* EXERCISE DESCRIPTION *
Give the number of lines in the material below that contain the word "điện", and nothing else.

* DATA RECORDS *
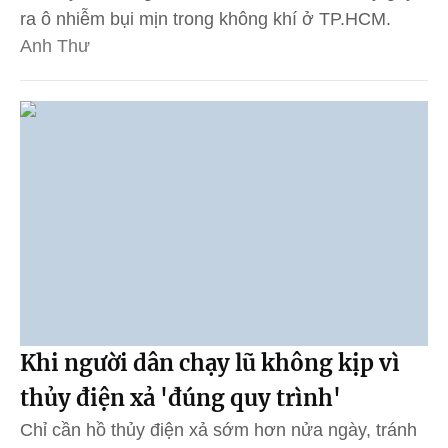
ra ô nhiễm bụi mịn trong không khí ở TP.HCM.
Anh Thư
Khi người dân chạy lũ không kịp vì
thủy điện xả 'đúng quy trình'
Chỉ cần hồ thủy điện xả sớm hơn nửa ngày, tránh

* OUTPUT OF THE EXERCISE *
2